My thoughts about the recent competition
I just competed 2015 Tai Chi Open Championship organised by Tai Chi Association Australia (TCAA). I enrolled the tournament because it is the only competition in Australia that has Push Hands event. While it’s still fresh in my mind, here are some of my thoughts.
The benefit of joining a competition is always the preparation training. The mind is focused, the intensity is higher. As a result, there will be a noticeable improvement over a short period of time. I had about a month for my own preparation. I increased my training load, added a bit power enhancement training and pushed a lot with bigger guys. It certainly helped with my own internal power development.
My intention for the competition was mainly for Push Hands. The organisers made it mandatory for all Push Hands competitors to participate in Forms categories as well. That was less memorable due to the significant difference in the judges’ knowledge of traditional Tai Chi form. Unfortunately the scores seems to be in favour of those who performs nice looking routines than internal substance. This issue is not just in Australia but mainland China as well.
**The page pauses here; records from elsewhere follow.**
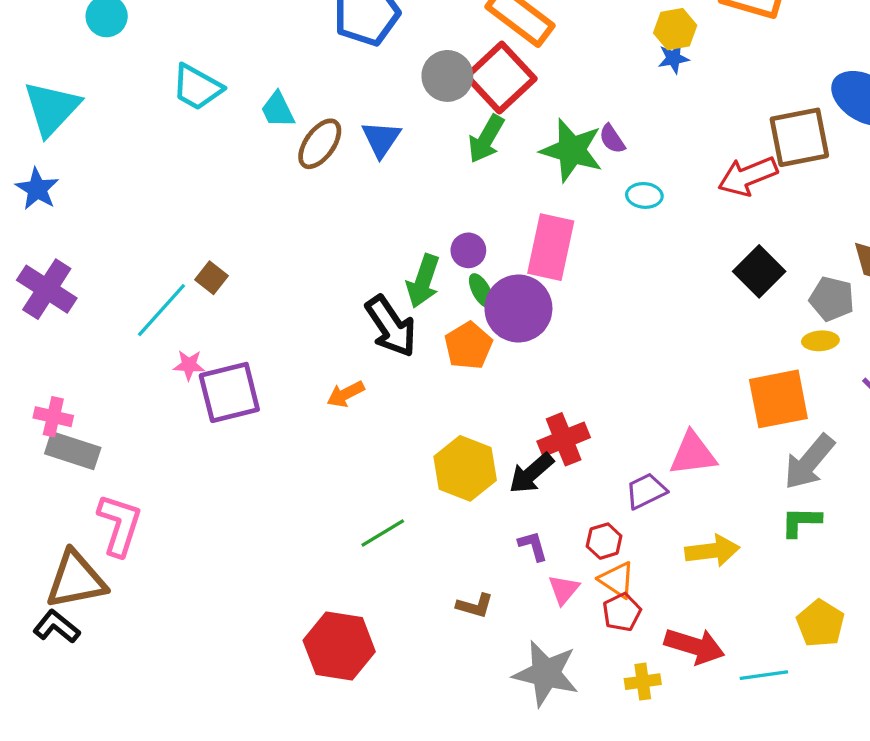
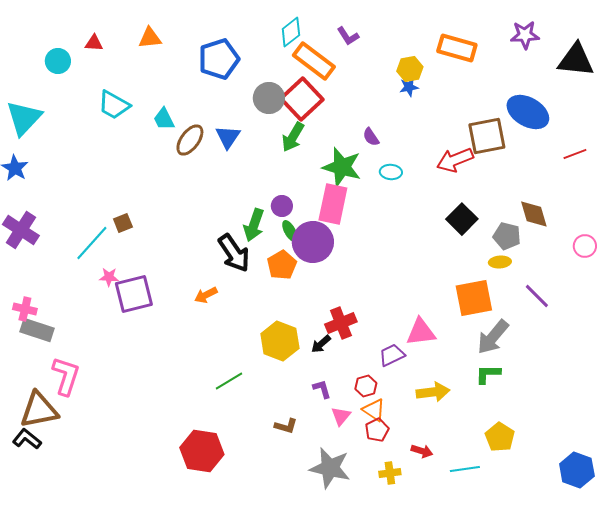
green star: (572, 150) -> (342, 167), moved
brown square: (212, 278) -> (123, 223), turned 30
black arrow: (531, 473) -> (321, 344), size x0.7
red arrow: (694, 646) -> (422, 451), size x0.6

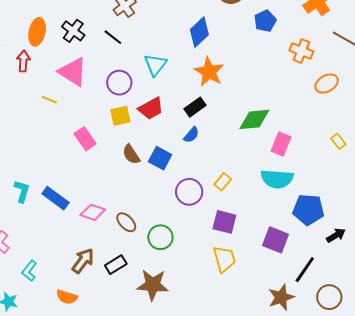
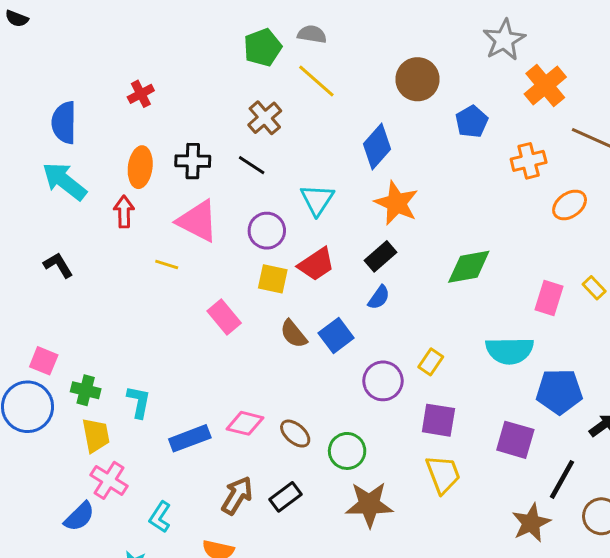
black cross: (73, 31) -> (193, 161), turned -30
orange cross: (301, 51) -> (529, 161), turned -30
yellow square: (120, 116) -> (273, 279), turned 30
pink rectangle: (281, 144) -> (549, 298), moved
blue square: (160, 158) -> (336, 335), turned 30
blue rectangle: (56, 198) -> (190, 438), moved, turned -52
brown star: (153, 285) -> (369, 505), moved

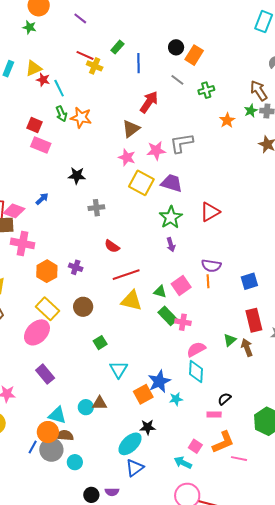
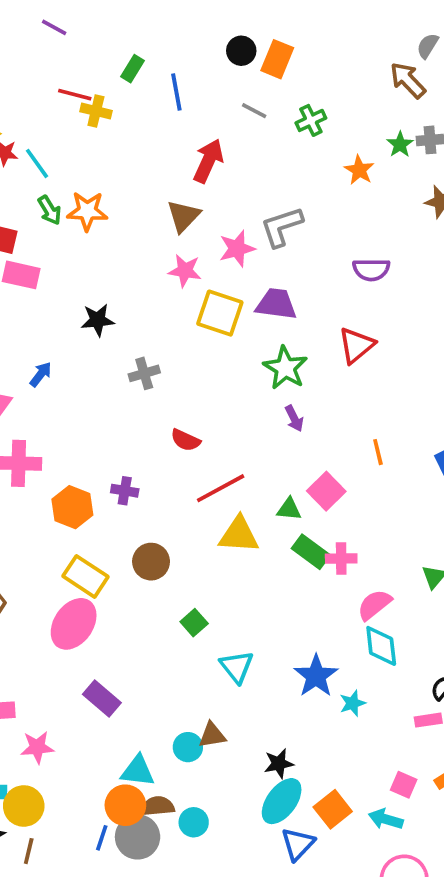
brown arrow: (259, 91) -> (408, 80), moved
purple semicircle: (211, 266) -> (371, 270), moved
orange line: (208, 281) -> (378, 452), moved
orange square: (143, 394) -> (333, 809), moved
black star: (148, 427) -> (279, 764), moved
cyan circle: (75, 462) -> (194, 822), moved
For Push Hands contest. The organisers adopted a “Semi-fixed” format. It restricts front foot in a Small Square (40cm) and back foot in a Big Square (2m). If you get throw out of the Big Square, you lose 5 points. The intention of the rules is to encourage more Tai Chi techniques than wrestling. While it’s on the right direction, the execution on the day needs further improvement. There are still many competitors went in with brutal force techniques with no consideration of one’s own balance thus completely against Tai Chi principles. I have expressed my feed back to the organisers that we should only award points to “Clean Technique”. “Clean Technique” means after execution:
- You are not losing balance.
- You are not falling on the floor even if it may be later than your opponent.
- You are still in the zone (front leg in the Small Square, back leg in the Big Square.).
If it’s not “Clean Technique” then not awarding any point. I think this will dis-encourage people to go for a win with all cost (those techniques against Tai Chi principles).
If it gets adopted in the next year’s competition, it will certainly improve the quality of the event.
Overall, I believe competition is a valuable experience. It can improve one’s skill development. I encourage people to participate at certain stage of your training. Remember it’s not about winning or losing.